National Postdoctoral Association
Washington, DC 20005
$190,325

Prior Foundation grants aimed at improving the postdoctoral experience at U.S. universities led in 2003 to the creation of the National Postdoctoral Association (NPA). Since then, many universities have created campus-based postdoctoral offices (PDOs) to provide centralized institutional support to postdoctoral researchers. Many major research universities also now have postdoctoral associations (PDAs); these are campus-based membership organizations of postdocs, usually affiliated with the NPA, that work with their campus administrations to support improvements in the quality of the postdoctoral experience. The NPA has worked to promote and facilitate the formation and maintenance of these campus-based groups. However, of 135 institutions in a database maintained by the NPA, some 34 still do not have a PDO, 61 do not have a PDA, and 14 have neither. The current grant supports the Postdoc Leadership Mentoring Project of the National Postdoctoral Association. The mentoring program will bring together emerging and prospective postdoc leaders with more experienced leaders from established PDOs and PDAs.

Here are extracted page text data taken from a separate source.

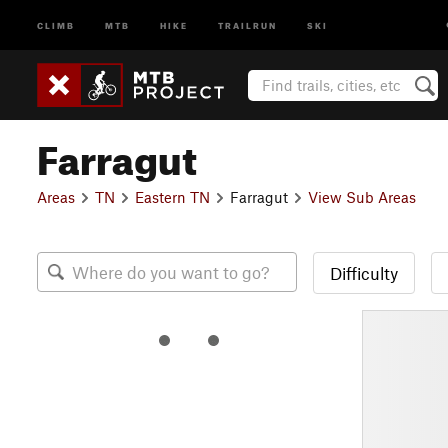
CLIMB
MTB
HIKE
TRAILRUN
SKI
Farragut
Areas
TN
Eastern TN
Farragut
View Sub Areas
Difficulty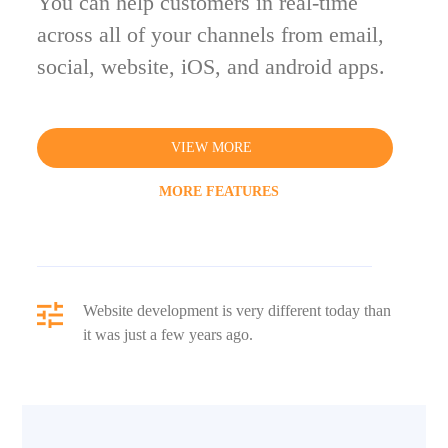
You can help customers in real-time
across all of your channels from email,
social, website, iOS, and android apps.
VIEW MORE
MORE FEATURES
Website development is very different today than
it was just a few years ago.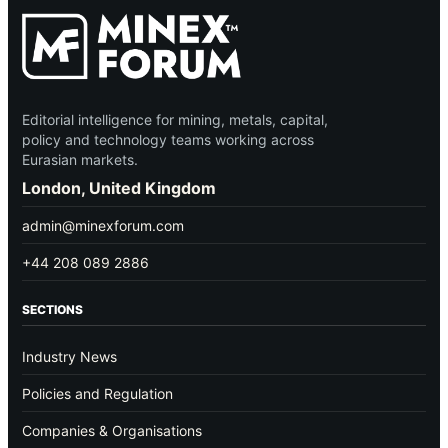
Editorial intelligence for mining, metals, capital,
policy and technology teams working across
Eurasian markets.
London, United Kingdom
admin@minexforum.com
+44 208 089 2886
SECTIONS
Industry News
Policies and Regulation
Companies & Organisations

The NPA will invite applications for up to 55 small travel awards to support attendance by emerging postdoc leaders at the NPA 2007 Annual Meeting, where they can meet many leaders of PDOs and PDAs. Technical assistance to recipients who seek to establish campus postdoctoral organizations will be made available, monthly teleconferences held, and site visits to prospective new campuses by small volunteer teams of experts will be supported. New campus postdoctoral offices and associations will receive substantial continuing assistance from NPA staff and volunteers. Project Director: Alyson Reed, Executive Director.

Urban Institute
Washington, DC 20037
$368,172

This grant supports quantitative sociological research on careers and workforce issues related to science and engineering in the U.S. The primary aim is to gain better understanding of the educational and career pathways and transitions being followed by U.S. students from high school to college and graduate school, into career paths within or outside science and engineering, and possible later shifts out of science and engineering occupations. The plan is to utilize large datasets created by longitudinal studies of national samples of high school students, samples that were then tracked and re-interviewed in later years, in order to follow their subsequent education and career experiences. The earliest such sample began with high school students in 1972 and its subjects were followed into their mid-30s. In addition to intensive analysis of the data to be developed from these longitudinal survey studies, project researchers will interview samples of students at several undergraduate colleges, as well as 80-100 science and engineering workers now in mid-career who graduated from these same colleges. Among the many important questions to be given serious attention by this study are the following: (1) What categories of U.S. high school students are going into college majors and careers in science and engineering, and how have their characteristics changed over time over the past 30 years?
(2) What career choices are being made by the most highly qualified students, and how have these changed over time? (3) How do students with strong potential for science and engineering careers perceive career prospects, and what are the important factors in their decision to choose or not choose careers in these fields and later to continue or depart these career paths? Project Director: Harold Salzman, Center on Labor, Human Services and Population.

Science and Engineering Workforce, Officer Grants

Center for Science and the Media
New York, NY 10001
$44,470

To provide an integrated source of objective data and user-friendly tools to assist prospective graduate students to better identify and evaluate graduate programs in their fields of choice. Project Director: Geoff Davis, Founder, Collected Insight, Inc., Raleigh, NC.

Center for Science and the Media
New York, NY 10001
$39,495

To create a new Internet-based blog (web-log) designed to cultivate easily accessible and informed discussion on careers in science and engineering among the large numbers of scientists and engineers in early stages of their professional careers. Project Directors: Geoff Davis, Founder, Collected Insight, Inc., Raleigh, NC and Peter Fiske, Vice President, RAPT Industries, Inc., Livermore, CA.

Georgetown University
Washington, DC 20057
$44,979

To support an expert workshop and two reports to improve quantitative projections of effects of proposed immigration reforms. Project Director: B. Lindsay Lowell, Director of Policy Studies, Institute for the Study of International Migration.